SOURCE: Technology x Sustainability Weekly Update
Image by: Nick Fewings

SOURCE: Technology x Sustainability Weekly Update

As plastic is now unavoidable in society, one of the visitor experiences that formula D_ offers to teach children about waste and recycling is the Waste Wall. It presents common household items, such as cleaning products and food items sold in various types of packaging, on a recreation of supermarket shelves. Children interact with the experience by selecting an item from the shelves and scanning its bar code using the “supermarket’s” bar-code scanner to view information about its recycling potential – or, in many cases, how much of it will actually just end up in a landfill.

Versions of the Waste Wall, with supermarket products customized to a selection commonly found in the local community, are part of a larger sustainability visitor experience for children that is installed at the Two Oceans Aquarium in Cape Town, South Africa, and the Roper Mountain Science Center in South Carolina in the USA.

In this way we’ve been helping to do our part to educate children from a young age so that they start questioning where the plastic around them is coming from – and, crucially, where it is going.

Worms To The Rescue

The enzymes in wax-worm saliva can break down polyethylene. Wax worms are the larvae of wax moths (Galleria mellonella).
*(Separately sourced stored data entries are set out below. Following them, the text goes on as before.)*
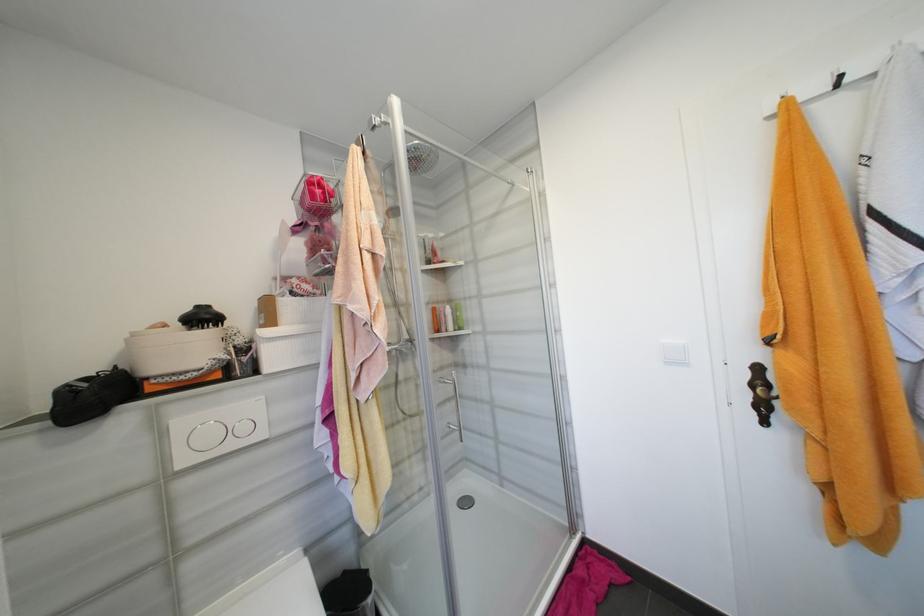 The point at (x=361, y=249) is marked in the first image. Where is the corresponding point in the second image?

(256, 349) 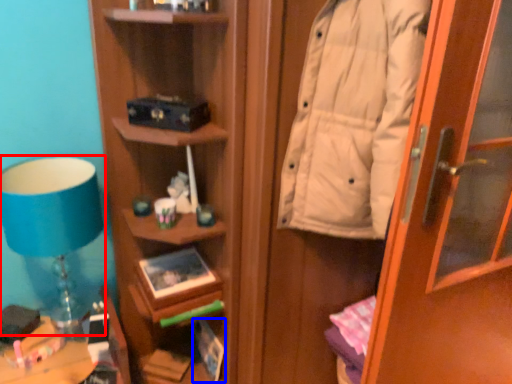 Question: Which object appears farthest to the camera in this image, table lamp (highlighted by a red box) or book (highlighted by a blue box)?

Choices:
 (A) table lamp
 (B) book

Answer: (B) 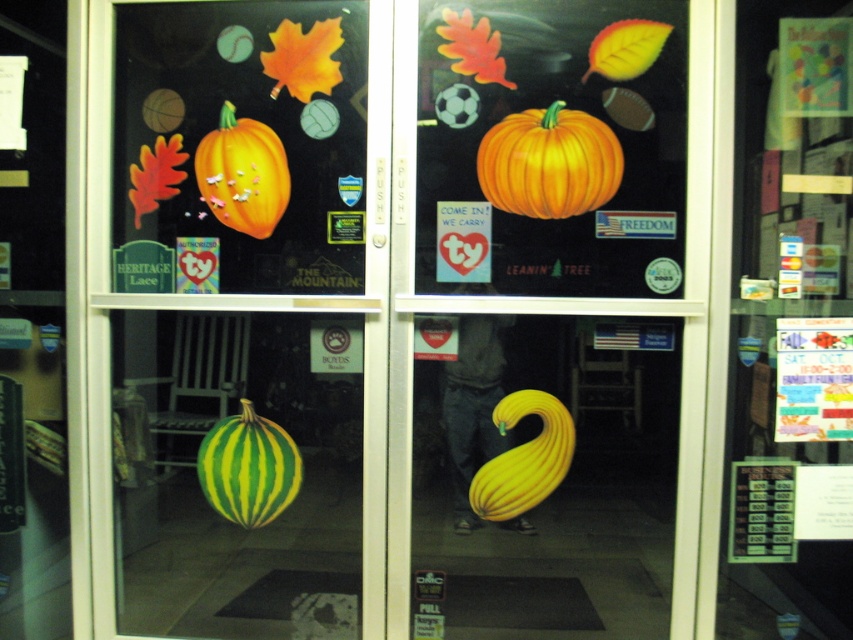 Is yellow rubber duck at center shorter than orange matte pumpkin at center?

No.

Can you confirm if yellow rubber duck at center is positioned below orange matte pumpkin at center?

Yes, yellow rubber duck at center is below orange matte pumpkin at center.

Which is behind, point (585, 608) or point (514, 134)?

Positioned behind is point (585, 608).

The image size is (853, 640). I want to click on yellow rubber duck at center, so 555,490.

This screenshot has width=853, height=640. What do you see at coordinates (549, 163) in the screenshot?
I see `orange matte pumpkin at center` at bounding box center [549, 163].

Who is positioned more to the right, orange matte pumpkin at center or matte orange pumpkin at upper left?

Positioned to the right is orange matte pumpkin at center.

The image size is (853, 640). What do you see at coordinates (549, 163) in the screenshot? I see `orange matte pumpkin at center` at bounding box center [549, 163].

Find the location of a particular element. This screenshot has height=640, width=853. orange matte pumpkin at center is located at coordinates (549, 163).

How distant is green striped pumpkin at lower left from matte orange pumpkin at upper left?

28.49 inches

Is green striped pumpkin at lower left taller than matte orange pumpkin at upper left?

No, green striped pumpkin at lower left is not taller than matte orange pumpkin at upper left.

Find the location of a particular element. This screenshot has width=853, height=640. green striped pumpkin at lower left is located at coordinates (248, 467). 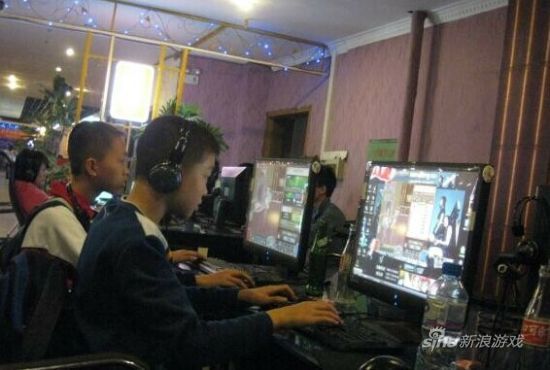 The height and width of the screenshot is (370, 550). I want to click on doorway, so pyautogui.click(x=290, y=136). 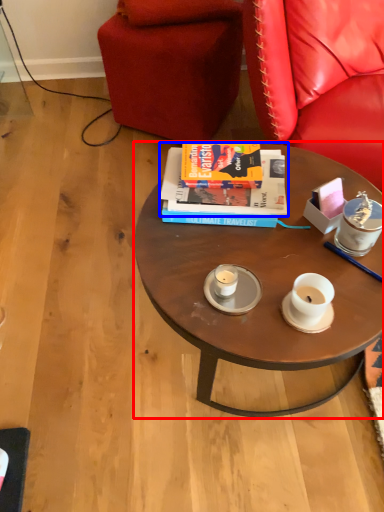 Question: Which object appears farthest to the camera in this image, coffee table (highlighted by a red box) or book (highlighted by a blue box)?

Choices:
 (A) coffee table
 (B) book

Answer: (B)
The worms’ effect on polyethylene was first accidentally noticed in 2017 by molecular biologist Federica Bertocchini of the Spanish National Research Council (CSIC) and further research, which was published in October 2022 in Nature Communications, went on to determine that the cause was two enzymes. The discovery is particularly notable as polyethylene is the source of PE-HD (high-density polyethylene, or “plastic #2”), which is hard to recycle in some countries, and PE-LD (low-density polyethylene, or “plastic #4”), which is almost never recycled.

[Source: Smithsonian Magazine]

Breaking Down PVC

Polyvinyl chloride (PVC, or “plastic #3”) is a very common plastic used in hospital equipment, plumbing, housing building materials, and electrical wiring. However, it is almost never recycled because it releases hydrochloric acid when heated and it contains plasticizers, which can contaminate everything else in the recycling chain and whose phthalates can cause adverse health effects in humans. (Plasticisers are substances that are added to materials such as plastic to make them softer and more flexible.)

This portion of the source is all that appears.